Impôts : l’avènement de la dérive totalitaire

12/12/2017

Patrick AULNAS

Nous avons quitté la démocratie depuis de nombreuses décennies dans le domaine fiscal et social. Il s’agit désormais pour le pouvoir politique de contrôler l’ensemble des données financières micro-économiques. Les progrès fulgurants de l’informatique permettent de mettre en œuvre ce projet qui n’en est pas un. Le pouvoir étant toujours à la recherche de sa propre puissance, les moyens dont il dispose déterminent les fins qu’il poursuit. La marche vers le totalitarisme fiscal est donc très rapide et se mesure à l’aune des capacités de traitement de l’information.

 

L’approche libérale de la fiscalité

Si la démocratie consiste à laisser aux individus le maximum de liberté compatible avec le maintien d’une structure sociale, la fiscalité devrait adopter un profil aussi discret que possible. Ce fut le cas approximativement jusqu’au milieu du XXe siècle. L’ambition des gouvernants consistait à obtenir l’argent nécessaire pour financer le fonctionnement des services publics.

Le monopole de la violence légitime permettait de définir ce qui serait imposable ou pas. Quelques exemples assez cocasses permettront de comprendre que le plus grand pragmatisme présidait au choix de la matière imposable. La gabelle, impôt sur le sel, fut en vigueur du Moyen Âge à la fin du XVIIIe siècle parce que le sel était nécessaire pour la conservation des aliments. L’impôt sur les portes et fenêtres perdura de 1798 à 1926. Il était fonction du nombre et de la taille des ouvertures donnant sur la voie publique. Le contrôle était purement visuel. Les grandes demeures payaient donc plus que les maisons modestes. Il n’était pas question de tout savoir des patrimoines et des revenus. L’idée n’existait même pas, les moyens non plus.

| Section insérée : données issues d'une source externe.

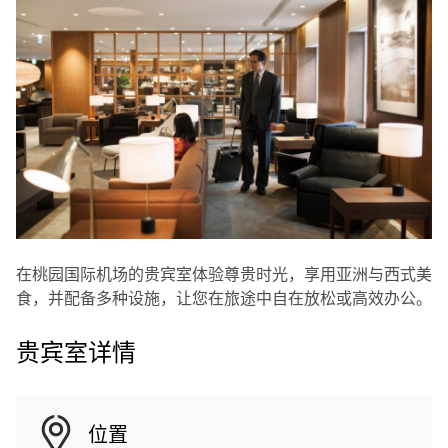
在桃园国际机场的贵宾室体验尊贵时光，享用亚洲与西式美
食，并配备多种设施，让您在旅途中自在放松或高效办公。
贵宾室详情
位置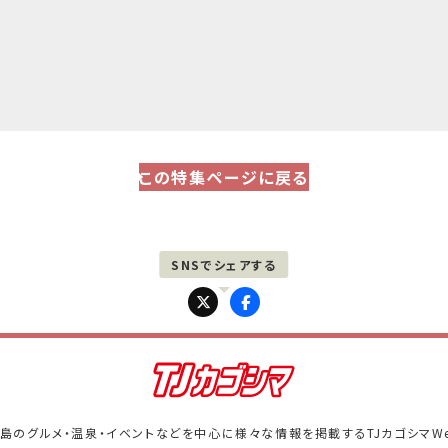
この特集ページに戻る
島のグルメ・温泉・イベントなどを中心に
様々な情報を掲載するTJカゴシマW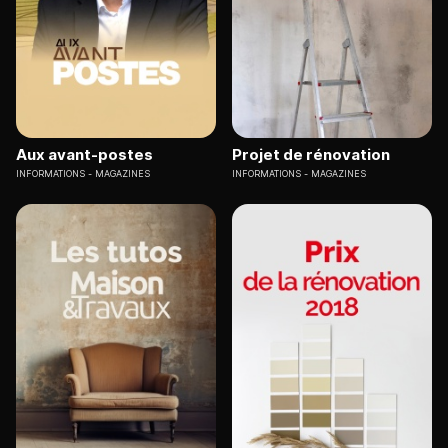
Aux avant-postes
Projet de rénovation
INFORMATIONS
MAGAZINES
INFORMATIONS
MAGAZINES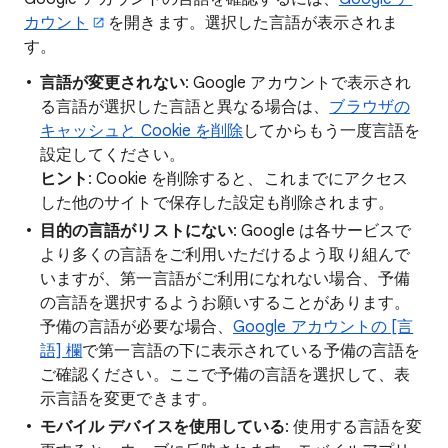
カウント
を開きます。選択した言語が表示されま
す。
言語が変更されない
: Google アカウントで表示され
る言語が選択した言語と異なる場合は、
ブラウザの
キャッシュと Cookie を削除
してからもう一度言語を
設定してください。
ヒント
: Cookie を削除すると、これまでにアクセス
した他のサイトで保存した設定も削除されます。
目的の
言語がリストにない
: Google は各サービスで
より多くの言語をご利用いただけるよう取り組んで
いますが、第一言語がご利用になれない場合、予備
の言語を選択するようお願いすることがあります。
予備の言語が必要な場合、
Google アカウントの [言
語] 欄
で第一言語の下に表示されている予備の言語を
ご確認ください。ここで予備の言語を選択して、表
示言語を変更できます。
モバイル デバイスを使用している
: 使用する言語を変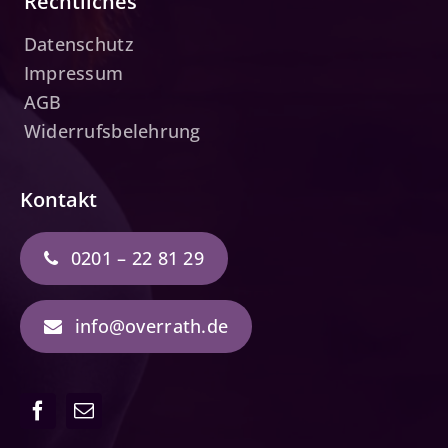
Rechtliches
Datenschutz
Impressum
AGB
Widerrufsbelehrung
Kontakt
0201 – 22 81 29
info@overrath.de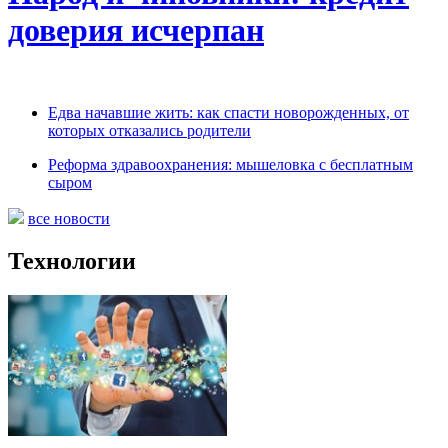
доверия исчерпан
Едва начавшие жить: как спасти новорожденных, от
которых отказались родители
Реформа здравоохранения: мышеловка с бесплатным
сыром
все новости
Технологии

D’une manière générale, la justice fiscale était associée à la notion de proportionnalité. L’accent était donc mis sur la fiscalité indirecte, qui grève le prix de certains biens (boissons, sel, droits de timbre, etc.). Plus la consommation est importante et plus l’impôt est élevé. L’idée de justice était conçue sans y introduire la rigoureuse arithmétique actuelle. Si les riches payaient en moyenne proportionnellement plus que les pauvres, ce qui était le cas, le système était considéré comme équitable.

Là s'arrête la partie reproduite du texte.